Thursday, November 17, 2011

How to avoid being labelled a spammer

Do you know how to avoid being labelled a spammer?

Today somebody sent me an email. It was spam.  It said Only 38 shopping days until Christmas....and books make great gifts! and attached links to art books she'd produced.

The artist concerned did not think it was spam - but she was wrong.

I'm sure it was a genuine mistake. I guess in all probability she hadn't done her homework and didn't actually understand what spam is - and how easy it is to be labelled a spammer if you don't know what you're doing.

That's when I began to wonder how many other people might make the same mistake - and get their email address labelled as generating spam.  So I wrote this post!

This post provides 15 top tips for how to avoid being labelled a spammer - plus some links to sites which provide more information and advice.

Who should read this post?
  • Anybody marketing art or anything else for Christmas
  • All those who are thinking about marketing their art and art products online on a more active basis 
  • All the people who've never done any research about what you can and cannot do when marketing your art
  • Anybody who communicates with people via a mailing list
  • Anybody who hasn't checked what they actually do against a checklist of what not to do!

What is spam?

The shorthand version

Here's my take on what is spam - based on various legal definitions
Spam is unwanted and unsolicited electronic messages - and the person who defines what is unwanted and unsolicited is the recipient not the sender.
  • unwanted = not interested
  • unsolicited = did not ask to be emailed, did not sign up for it
The legal version

This is what the Information Commissioner in the UK has to say on the topic.
You cannot transmit, or instigate the transmission of, unsolicited marketing material by electronic mail to an individual subscriber unless they have previously notified you, the sender, that they consent, for the time being, to receiving such communications.
The Privacy and Electronic Communications Regulations /  Electronic mail (Regulations 22 and 23) 
People living in the USA should consult the CAN-SPAM Act.  The Federal Trade Commission has some helpful guidance about the Can-Spam Act
Despite its name, the CAN-SPAM Act doesn’t apply just to bulk email. It covers all commercial messages, which the law defines as “any electronic mail message the primary purpose of which is the commercial advertisement or promotion of a commercial product or service,” including email that promotes content on commercial websites. The law makes no exception for business-to-business email. That means all email – for example, a message to former customers announcing a new product line – must comply with the law.
and in the UK, this is how electronic mail is defined by Electronic mail (Regulations 22 and 23)
The Regulations define electronic mail as ‘any text, voice, sound, or image message sent over a public electronic communications network which can be stored in the network or in the recipient’s terminal equipment until it is collected by the recipient and includes messages sent using a short message service’
15 Tips for how to avoid being labelled a spammer
  1. Understand what spam is This is the MOST IMPORTANT TIP. Failure to understand how spam is defined is the main reason people get inadvertently labelled as spammers.  They don't mean to do wrong - but they've not done their homework.  Spam is ANY electronic mail which is:
    • unsolicited and/or
    • an irritant - it upsets, or annoys the recipient and/or
    • about a topic you do not have permission to write to the recipient about and/or
    • breaches the law and regulations relating to electronic mail.
  2. Recognise that Regulations cover ALL electronic mail marketing.  The rules do NOT just relate to newsletters. The rules covering electronic mail apply to any message that consists of text, voice, sound or images.
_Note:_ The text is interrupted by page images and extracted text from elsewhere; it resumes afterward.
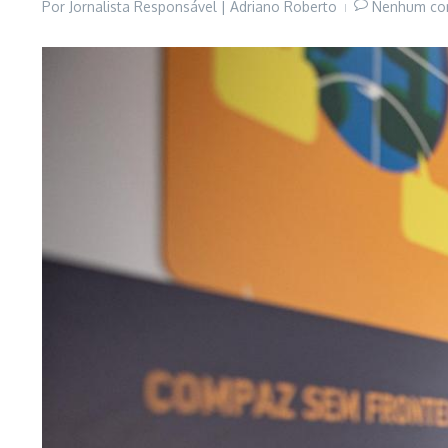
Por
Jornalista Responsável | Adriano Roberto
Nenhum co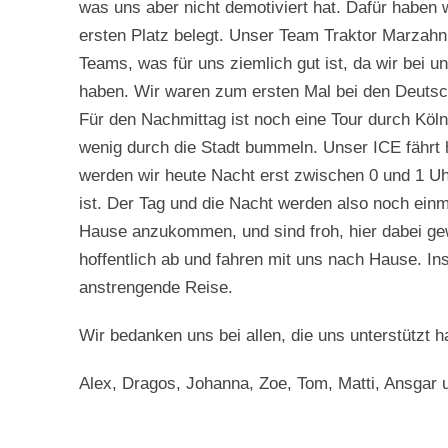
was uns aber nicht demotiviert hat. Dafür habe
ersten Platz belegt. Unser Team Traktor Marzahn
Teams, was für uns ziemlich gut ist, da wir bei
haben. Wir waren zum ersten Mal bei den Deutsc
Für den Nachmittag ist noch eine Tour durch Köl
wenig durch die Stadt bummeln. Unser ICE fährt 
werden wir heute Nacht erst zwischen 0 und 1 U
ist. Der Tag und die Nacht werden also noch einm
Hause anzukommen, und sind froh, hier dabei gew
hoffentlich ab und fahren mit uns nach Hause. In
anstrengende Reise.
Wir bedanken uns bei allen, die uns unterstützt 
Alex, Dragos, Johanna, Zoe, Tom, Matti, Ansgar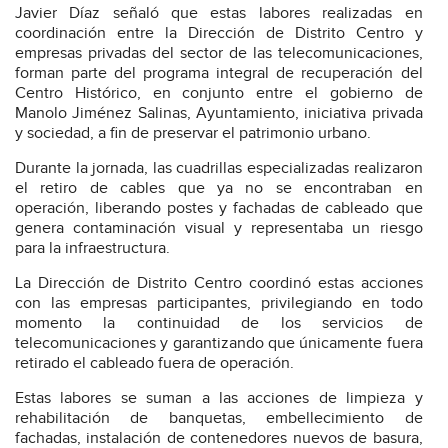
Javier Díaz señaló que estas labores realizadas en
coordinación entre la Dirección de Distrito Centro y
empresas privadas del sector de las telecomunicaciones,
forman parte del programa integral de recuperación del
Centro Histórico, en conjunto entre el gobierno de
Manolo Jiménez Salinas, Ayuntamiento, iniciativa privada
y sociedad, a fin de preservar el patrimonio urbano.
Durante la jornada, las cuadrillas especializadas realizaron
el retiro de cables que ya no se encontraban en
operación, liberando postes y fachadas de cableado que
genera contaminación visual y representaba un riesgo
para la infraestructura.
La Dirección de Distrito Centro coordinó estas acciones
con las empresas participantes, privilegiando en todo
momento la continuidad de los servicios de
telecomunicaciones y garantizando que únicamente fuera
retirado el cableado fuera de operación.
Estas labores se suman a las acciones de limpieza y
rehabilitación de banquetas, embellecimiento de
fachadas, instalación de contenedores nuevos de basura,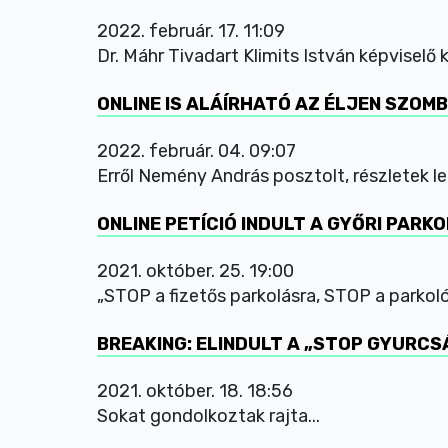
2022. február. 17. 11:09
Dr. Máhr Tivadart Klimits István képviselő 
ONLINE IS ALÁÍRHATÓ AZ ÉLJEN SZOM
2022. február. 04. 09:07
Erről Nemény András posztolt, részletek l
ONLINE PETÍCIÓ INDULT A GYŐRI PAR
2021. október. 25. 19:00
„STOP a fizetős parkolásra, STOP a parkol
BREAKING: ELINDULT A „STOP GYURCSÁ
2021. október. 18. 18:56
Sokat gondolkoztak rajta...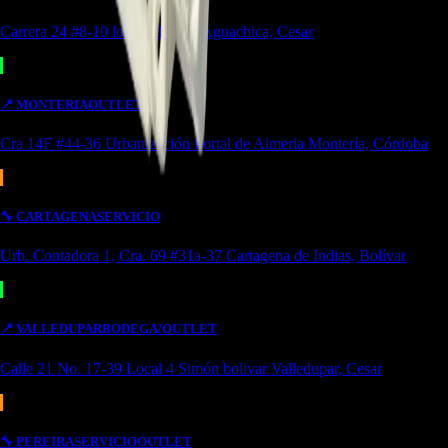
Carrera 24 #8-10 local 2 Potozí Aguachica, Cesar
📍
MONTERIA
OUTLET
Cra 14F #44-36 Urbanización Portal de Almeria Montería, Córdoba
🔧
CARTAGENA
SERVICIO
Urb. Contadora 1, Cra. 69 #31a-37 Cartagena de Indias, Bolívar
📍
VALLEDUPAR
BODEGA/OUTLET
Calle 21 No. 17-39 Local 4 Simón bolivar Valledupar, Cesar
🔧
PEREIRA
SERVICIO
OUTLET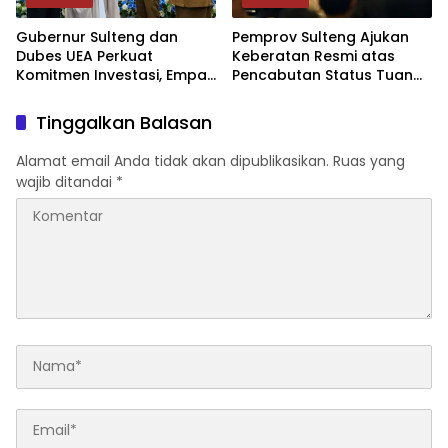
Gubernur Sulteng dan
Pemprov Sulteng Ajukan
Dubes UEA Perkuat
Keberatan Resmi atas
Komitmen Investasi, Empat
Pencabutan Status Tuan
Sektor Jadi Prioritas
Rumah FORNAS IX Tahun
2027
Tinggalkan Balasan
Alamat email Anda tidak akan dipublikasikan.
Ruas yang
wajib ditandai
*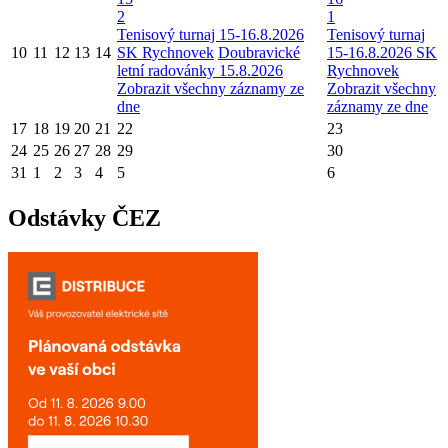
2
1
Tenisový turnaj 15-16.8.2026
Tenisový turnaj
10
11
12
13
14
SK Rychnovek
Doubravické
15-16.8.2026 SK
letní radovánky 15.8.2026
Rychnovek
Zobrazit všechny záznamy ze
Zobrazit všechny
dne
záznamy ze dne
17
18
19
20
21
22
23
24
25
26
27
28
29
30
31
1
2
3
4
5
6
Odstávky ČEZ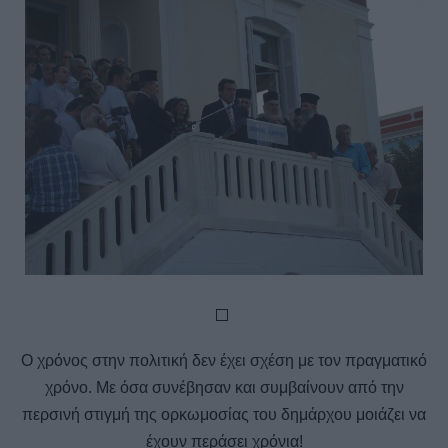
Ο χρόνος στην πολιτική δεν έχει σχέση με τον πραγματικό
χρόνο. Με όσα συνέβησαν και συμβαίνουν από την
περσινή στιγμή της ορκωμοσίας του δημάρχου μοιάζει να
έχουν περάσει χρόνια!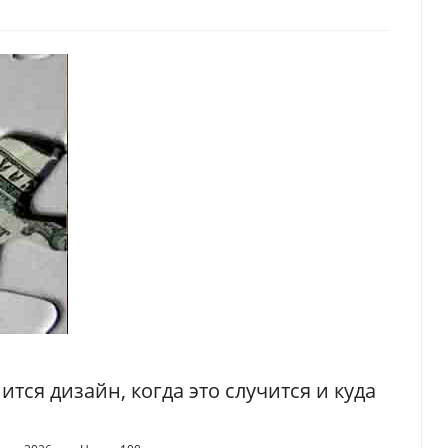
тся дизайн, когда это случится и куда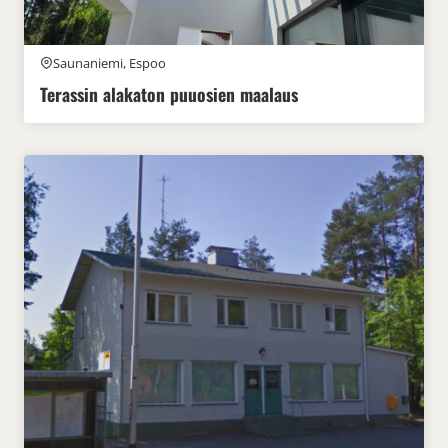
Saunaniemi, Espoo
Terassin alakaton puuosien maalaus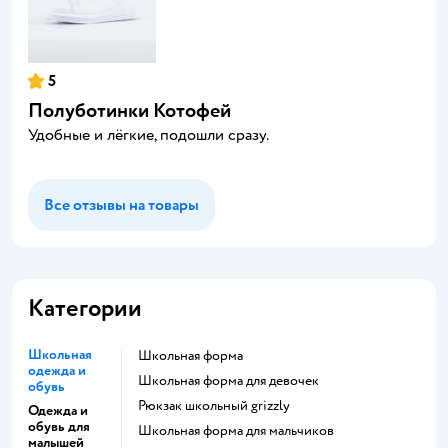
5
Полуботинки Котофей
Удобные и лёгкие, подошли сразу.
Все отзывы на товары
Категории
Школьная
Школьная форма
одежда и
Школьная форма для девочек
обувь
Рюкзак школьный grizzly
Одежда и
обувь для
Школьная форма для мальчиков
малышей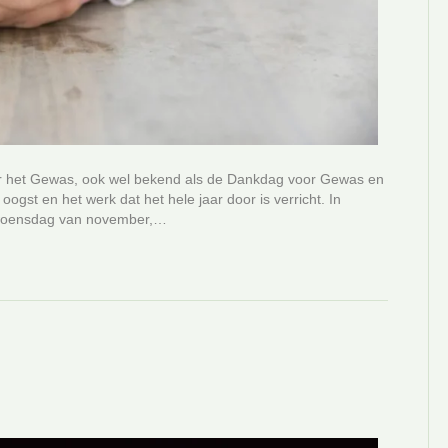
r het Gewas, ook wel bekend als de Dankdag voor Gewas en
gst en het werk dat het hele jaar door is verricht. In
e woensdag van november,…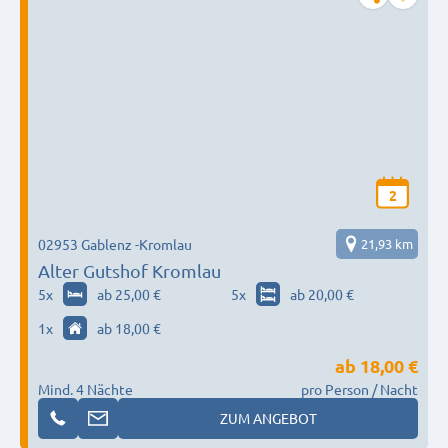
2
02953 Gablenz -Kromlau
21,93 km
Alter Gutshof Kromlau
5
x
ab 25,00 €
5
x
ab 20,00 €
1
x
ab 18,00 €
ab
18,00 €
Mind. 4 Nächte
pro Person / Nacht
ZUM ANGEBOT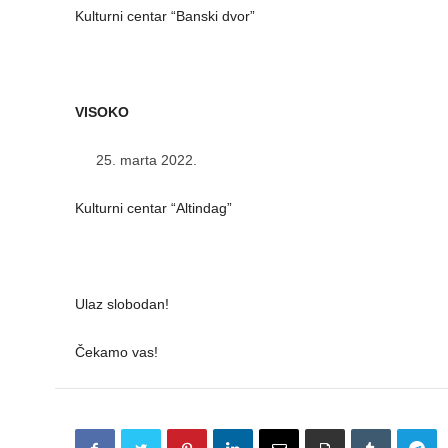
Kulturni centar “Banski dvor”
VISOKO
marta 2022.
Kulturni centar “Altindag”
Ulaz slobodan!
Čekamo vas!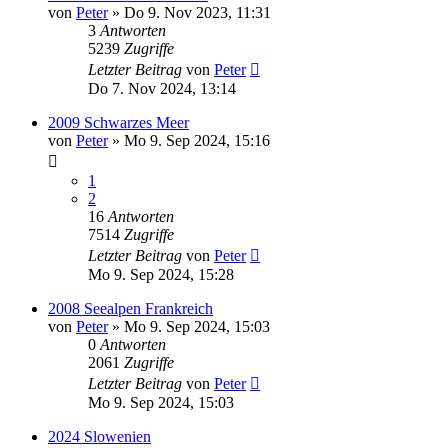
von
Peter
»
Do 9. Nov 2023, 11:31
3
Antworten
5239
Zugriffe
Letzter Beitrag
von
Peter
Do 7. Nov 2024, 13:14
2009 Schwarzes Meer
von
Peter
»
Mo 9. Sep 2024, 15:16
1
2
16
Antworten
7514
Zugriffe
Letzter Beitrag
von
Peter
Mo 9. Sep 2024, 15:28
2008 Seealpen Frankreich
von
Peter
»
Mo 9. Sep 2024, 15:03
0
Antworten
2061
Zugriffe
Letzter Beitrag
von
Peter
Mo 9. Sep 2024, 15:03
2024 Slowenien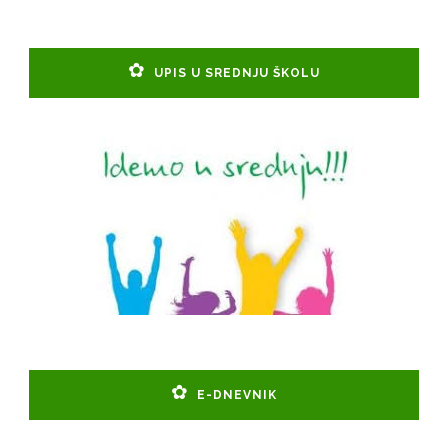
UPIS U SREDNJU ŠKOLU
E-DNEVNIK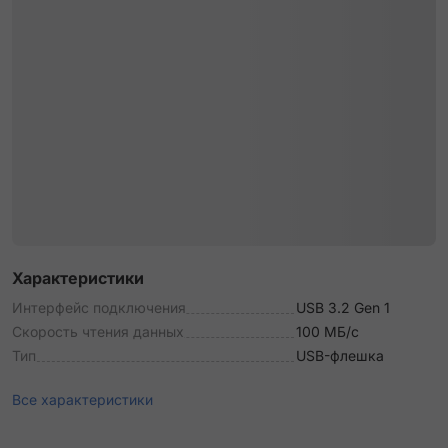
Характеристики
Интерфейс подключения
USB 3.2 Gen 1
Скорость чтения данных
100 МБ/с
Тип
USB-флешка
Все характеристики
That means they include all email, texts, pictures, videos, voicemail and answerphone messages.
  3. Make sure you have written permission to email the person. No written permission = no electronic mail of any sort.
    • Permission-based marketing is the ONLY way to operate legitimately.  
    • People must opt to receive electronic mail from you.  You cannot decide that they might be interested and therefore it's a good idea to send them an email!
  4. Always respect the permission you've been given.  If they say it's spam it's spam - do not argue.  
    • Apologise for the misunderstanding (if that's what it is).  
    • Remove them from your mailing list immediately if that's what they ask.
  5. Sign people up for your newsletter.  That way you get to be legitimate.  You have their permission to write to them about all matters which you said you would be talking about in your newsletter - such as art for sale.
  6. ALWAYS Use a double opt-in process to confirm subscriptions i.e. they have to physically confirm that they want to receive emails from you.  
    • What that means is that they sign up - and then have to confirm the subscription by clicking a link in an email sent to the email address that's been nominated.  
    • It's a simple process which avoids other people adding an email address into a mailing database without the owner's permission.
  7. NEVER ever overstep the mark.  You MUST limit all communications to the topic that the person signed up for.  For example:
    • I have an agreement with you that you will write to me about art.  
    • If you start writing to me about who should be the next President of the USA I will instantly start labelling you a spammer and will hit the unsubscribe button very fast! 
  8. Do NOT share email addresses with the whole mailing list.  Would you like it if somebody took your email address and shared it with all and sundry.  No?  Neither do the people you are sending emails to!  
    • Make sure you either use the bcc box for ALL the email addresses of recipients of your mail ("bcc" means "blind carbon copy" - the name and email address of anybody listed in the bcc box cannot be seen by anybody listed in the "to" or "cc" box)
    • Alternatively use proper email software which should prevent you from sharing everybody's email address with everybody else. (See Email Newsletter Software - Resources for Artists )
    • Read more about why respect for privacy is important.
    1. Advertise your privacy policy.  Make it easy for people to see that you understand what the legal obligations are about privacy and that your are respectful of their privacy.  This involves:
    2. REMEMBER that people are forgetful and sometimes do not remember signing up for a mailing list!   
      • It's a fact of life - they may have signed up - but they don't remember doing so.  It happens. So treat them nice!  I've seen some very good marketing emails which suggest that people may have forgotten signing up - but that it's absolutely no hassle to unsubscribe if the recipient doesn't want to receive the email.....
      • You're much less likely to be labelled a spammer if you have a clear link to where they can unsubscribe from your mailing list database.  The trick to keeping people sweet is to make this into something which is overtly respectful.
      • Remember also that this is actually a legal requirement!  
      1. ALWAYS be transparent - tell people explicitly what the mail is about in the headline. 
        • Do not mislead.  
        • If your marketing amounts to an advertisement you need to be very clear about this.
      2. You cannot be anonymous.  You may think your website or blog address is enough - but it isn't.  In the USA, your message must include a valid physical postal address. If you don't provide this you are breaking the law.  People can't send you an unsubscribe letter.
      3. Comply with all relevant legislation and remember the laws can vary from country to country.  If you want to do business on an international basis it's wise to be aware of the expectations of individuals who live in a different country to you.  The UK for example has fairly tough laws about the protection of personal data about individuals (see links below for more on this topic)
      4. Don't look like a spammer!  Do not use words in your headline or the body of the message which are ones often associated with spammers - like "FREE".
      5. Remember how easy it is for people to hit the email spam button - without a second thought! If your email address keeps getting reported for sending what other people think is spam - even if you don't think it is - then you will be investigated......
      More information

      If you've got the heebie jeebies I suggest you keep reading........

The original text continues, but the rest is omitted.